# Try it:
Every word in the data below belongs in your copy, exactly as given; the pictures do not.

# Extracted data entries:
┄┄┄┄┄┄┄┄┄┄

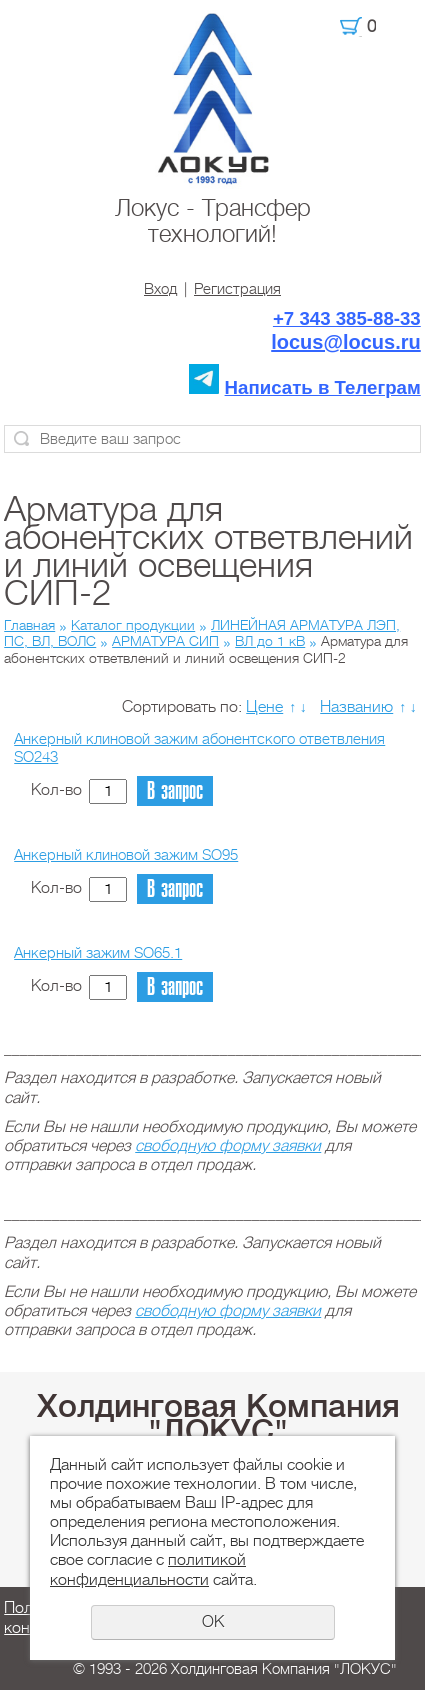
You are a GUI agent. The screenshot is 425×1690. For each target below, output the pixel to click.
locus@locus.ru (346, 342)
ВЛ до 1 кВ (270, 641)
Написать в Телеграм (323, 387)
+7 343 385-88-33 (347, 318)
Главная (29, 625)
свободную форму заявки (228, 1146)
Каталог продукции (133, 625)
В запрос (175, 791)
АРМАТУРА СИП (165, 641)
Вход (160, 289)
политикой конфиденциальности (148, 1569)
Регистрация (237, 289)
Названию (356, 707)
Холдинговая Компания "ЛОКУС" (218, 1419)
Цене (264, 707)
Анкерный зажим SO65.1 (98, 953)
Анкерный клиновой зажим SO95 (126, 855)
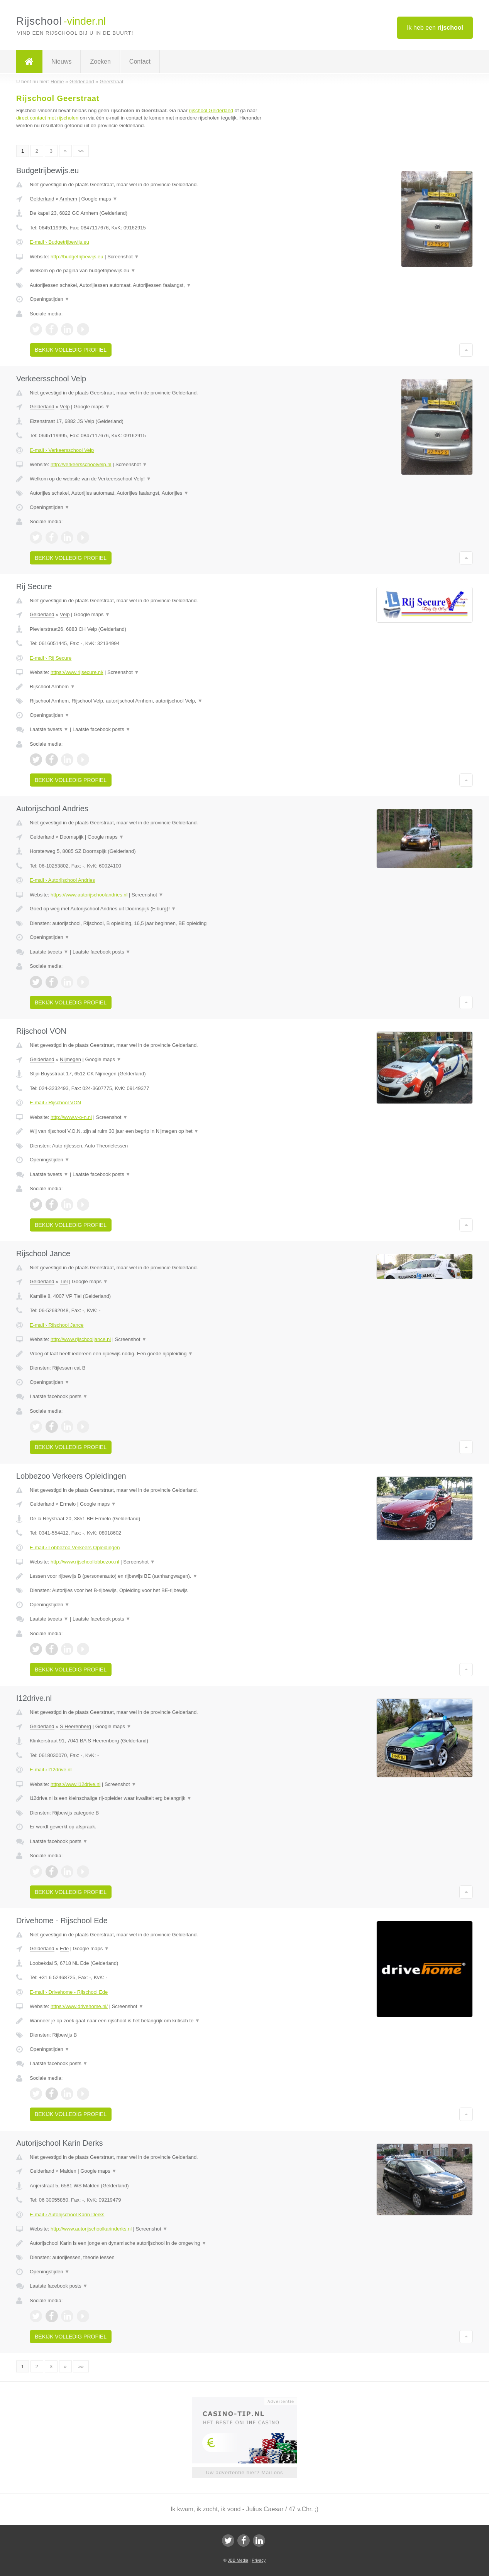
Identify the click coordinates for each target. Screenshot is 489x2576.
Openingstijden (49, 299)
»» (80, 151)
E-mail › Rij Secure (50, 658)
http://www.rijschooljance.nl (81, 1339)
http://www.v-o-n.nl (71, 1117)
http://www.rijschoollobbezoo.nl (85, 1562)
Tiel (64, 1281)
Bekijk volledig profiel (71, 350)
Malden (68, 2171)
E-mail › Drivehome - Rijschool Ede (69, 1992)
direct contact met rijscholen (47, 118)
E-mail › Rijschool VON (55, 1102)
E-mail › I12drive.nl (50, 1769)
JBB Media (238, 2560)
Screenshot (123, 256)
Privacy (259, 2560)
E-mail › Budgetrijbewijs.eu (59, 242)
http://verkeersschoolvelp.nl (81, 464)
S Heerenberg (75, 1726)
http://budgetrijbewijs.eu (77, 256)
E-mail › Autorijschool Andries (62, 880)
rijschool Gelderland (211, 110)
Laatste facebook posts (101, 729)
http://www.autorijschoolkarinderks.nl (91, 2229)
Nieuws (61, 61)
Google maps (99, 199)
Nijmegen (70, 1059)
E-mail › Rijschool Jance (56, 1325)
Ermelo (68, 1504)
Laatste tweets (49, 729)
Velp (64, 406)
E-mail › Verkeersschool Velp (62, 450)
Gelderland (42, 199)
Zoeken (100, 61)
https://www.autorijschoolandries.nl (89, 895)
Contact (140, 61)
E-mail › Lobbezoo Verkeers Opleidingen (75, 1547)
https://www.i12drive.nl (75, 1784)
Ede (64, 1948)
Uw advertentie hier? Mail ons (244, 2472)
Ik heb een (435, 27)
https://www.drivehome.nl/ (79, 2006)
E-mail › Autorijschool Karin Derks (67, 2214)
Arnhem (68, 199)
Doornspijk (71, 837)
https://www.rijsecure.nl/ (77, 672)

┄┄┄┄┄┄┄┄┄┄

# Answer section:
You are a GUI agent. The screenshot is 425×1690. For each target below, output the pixel to click.
locus@locus.ru (346, 342)
ВЛ до 1 кВ (270, 641)
Написать в Телеграм (323, 387)
+7 343 385-88-33 (347, 318)
Главная (29, 625)
свободную форму заявки (228, 1146)
Каталог продукции (133, 625)
В запрос (175, 791)
АРМАТУРА СИП (165, 641)
Вход (160, 289)
политикой конфиденциальности (148, 1569)
Регистрация (237, 289)
Названию (356, 707)
Холдинговая Компания "ЛОКУС" (218, 1419)
Цене (264, 707)
Анкерный зажим SO65.1 (98, 953)
Анкерный клиновой зажим SO95 (126, 855)
Identify the click coordinates for each target. Screenshot is 489x2576.
Openingstijden (49, 299)
»» (80, 151)
E-mail › Rij Secure (50, 658)
http://www.rijschooljance.nl (81, 1339)
http://www.v-o-n.nl (71, 1117)
http://www.rijschoollobbezoo.nl (85, 1562)
Tiel (64, 1281)
Bekijk volledig profiel (71, 350)
Malden (68, 2171)
E-mail › Drivehome - Rijschool Ede (69, 1992)
direct contact met rijscholen (47, 118)
E-mail › Rijschool VON (55, 1102)
E-mail › I12drive.nl (50, 1769)
JBB Media (238, 2560)
Screenshot (123, 256)
Privacy (259, 2560)
E-mail › Budgetrijbewijs.eu (59, 242)
http://verkeersschoolvelp.nl (81, 464)
S Heerenberg (75, 1726)
http://budgetrijbewijs.eu (77, 256)
E-mail › Autorijschool Andries (62, 880)
rijschool Gelderland (211, 110)
Laatste facebook posts (101, 729)
http://www.autorijschoolkarinderks.nl (91, 2229)
Nieuws (61, 61)
Google maps (99, 199)
Nijmegen (70, 1059)
E-mail › Rijschool Jance (56, 1325)
Ermelo (68, 1504)
Laatste tweets (49, 729)
Velp (64, 406)
E-mail › Verkeersschool Velp (62, 450)
Gelderland (42, 199)
Zoeken (100, 61)
https://www.autorijschoolandries.nl (89, 895)
Contact (140, 61)
E-mail › Lobbezoo Verkeers Opleidingen (75, 1547)
https://www.i12drive.nl (75, 1784)
Ede (64, 1948)
Uw advertentie hier? Mail ons (244, 2472)
Ik heb een (435, 27)
https://www.drivehome.nl/ (79, 2006)
E-mail › Autorijschool Karin Derks (67, 2214)
Arnhem (68, 199)
Doornspijk (71, 837)
https://www.rijsecure.nl/ (77, 672)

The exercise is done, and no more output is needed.